> [EXERCISE PROMPT]:
Your output should be the lines from the one with "Restaurant or pub" through the end of the entries below, set down word for word and nothing else.

> [DATA FOR ANALYSIS]:
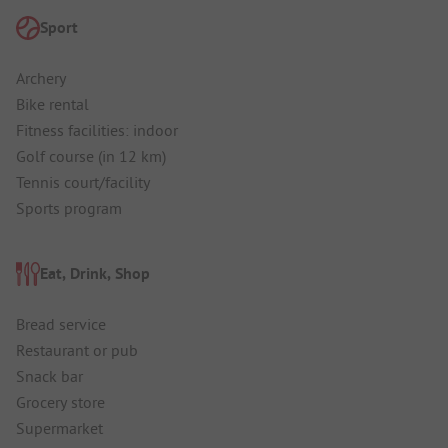
Sport
Archery
Bike rental
Fitness facilities: indoor
Golf course (in 12 km)
Tennis court/facility
Sports program
Eat, Drink, Shop
Bread service
Restaurant or pub
Snack bar
Grocery store
Supermarket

> [ANSWER BOX]:
Restaurant or pub
Snack bar
Grocery store
Supermarket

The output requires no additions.